The biblical writers were aware that our individuality can only be understood in relation to the various collectivities in which we participate and that being human means that the individual is linked to other people through the consequences that flow from each person’s actions. But this does not mean that the Bible ignores the importance of the individual. The Bible has a very nuanced theology of the relationship between the individual and the community. Rather than playing off the more individualistic passages within the Bible against those that reflect a more corporate view, one can see the way in which these elements qualify and complement each other.

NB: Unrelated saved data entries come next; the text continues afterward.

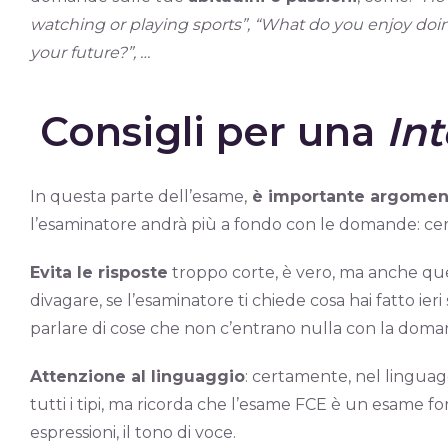
watching or playing sports”, “What do you enjoy doing
your future?”, …
Consigli per una
In
In questa parte dell’esame,
è importante argomen
l’esaminatore andrà più a fondo con le domande: cerca 
Evita le risposte
troppo corte, è vero, ma anche qu
divagare, se l’esaminatore ti chiede cosa hai fatto ier
parlare di cose che non c’entrano nulla con la doma
Attenzione al linguaggio
: certamente, nel linguag
tutti i tipi, ma ricorda che l’esame FCE è un esame for
espressioni, il tono di voce.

Bibliography. J. S. Kaminsky, Corporate Responsibility in the Hebrew Bible. JSOTSup 196 (Sheffield, 1995); G. Matties, Ezekiel 18 and the Rhetoric of Moral Discourse. SBLDS 126 (Atlanta, 1990); J. R. Porter, “The Legal Aspects of the Concept of ‘Corporate Personality’ in the Old Testament,” VT 15 (1965): 361-80; H. W. Robinson, “The Hebrew Conception of Corporate Personality,” in Corporate Personality in Ancient Israel, rev. ed. (Philadelphia, 1980), 25-44.